Does String.Replace always recreate a new string object?

S

Sin Jeong-hun

If I use something like this,

string html = "<h1>C# is great</h1>";
Console.WriteLine(html.Replace("&lt;","<").Replace("&gt;",">"));

Does this recreate new string objects two times, even though it has
nothing to replace, and it is OK to return the same string object?

I know, regular expression is a more delicate way to do this, but it
always is kind of too complicated to me.
Thank you.
 
M

Michael Starberg

Sin Jeong-hun said:
If I use something like this,

string html = "<h1>C# is great</h1>";
Console.WriteLine(html.Replace("&lt;","<").Replace("&gt;",">"));

Does this recreate new string objects two times, even though it has
nothing to replace, and it is OK to return the same string object?

I know, regular expression is a more delicate way to do this, but it
always is kind of too complicated to me.
Thank you.


Hi Jeong.
The clue is in your title...

"Does String <snip> always recreate a new string object?"

Yes. While strings are a reference-type, they behave like a value-type.

Strings are immutable.

While the JITter and runtime may treat strings different, and optimize, the
specs (the interface) says that all strings are always copied.

public void example(string a, string b)
{
string c = a + b; // c is allocated and 'a' and 'b' are copied into c.
O(N) operation foreach char.
}

Happy Coding
- Michael Starberg
 
S

Sin Jeong-hun

Hi Jeong.
The clue is in your title...

"Does String <snip> always recreate a new string object?"

Yes. While strings are a reference-type, they behave like a value-type.

Strings are immutable.

While the JITter and runtime may treat strings different, and optimize, the
specs (the interface) says that all strings are always copied.

public void example(string a, string b)
{
  string c = a + b; // c is allocated and 'a' and 'b' are copied into c.
O(N) operation foreach char.

}

Happy Coding
- Michael Starberg

Thanks for the reply. I thought maybe the runtime would do some
optimization,
since it is OK to return the same string object.
 
P

Peter Duniho

Hi Jeong.
The clue is in your title...

"Does String <snip> always recreate a new string object?"

Yes. While strings are a reference-type, they behave like a value-type.

No, they don't. They behave exactly like a reference type.
Strings are immutable.

That doesn't cause them to behave like a value type. Being a value type
definitely does not imply that the type is immutable (maybe in a perfect
world it would, but this is the imperfect world of C# :) ). Being
immutable doesn't cause a reference type to behave like a value type.
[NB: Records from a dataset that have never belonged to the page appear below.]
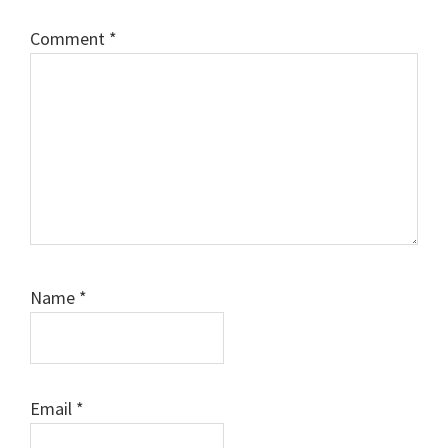
Comment
*
Name
*
Email
*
You are right that, being immutable, any method that returns a string
different from the string being used to call the method will necessarily
return a new instance of the string class. But please don't confuse the
question of mutable vs. immutable with the question of reference type vs.
value type. They aren't the same.

Pete
 
M

Michael Starberg

That doesn't cause them to behave like a value type. Being a value type
definitely does not imply that the type is immutable (maybe in a perfect
world it would, but this is the imperfect world of C# :) ). Being
immutable doesn't cause a reference type to behave like a value type.

You are right that, being immutable, any method that returns a string
different from the string being used to call the method will necessarily
return a new instance of the string class. But please don't confuse the
question of mutable vs. immutable with the question of reference type vs.
value type. They aren't the same.

Pete

Amen!

As for using classes/structs I think I have found a pretty good way on how
to attack the problem/difference.

- Michael Starberg
 
M

Michael Starberg

Sin Jeong-hun said:
news:81b02b5b-ee05-4cf3-b118-d0114f6fa237@t66g2000hsf.googlegroups.com...
Thanks for the reply. I thought maybe the runtime would do some
optimization,
since it is OK to return the same string object.

Well, a classic Delphi-string is very smart.
It keeps a negative offset from char of string[0 -> -3].
That keeps info length of the actual string, and even back further, the
capacity of the string. Even -back there are the number of references to it.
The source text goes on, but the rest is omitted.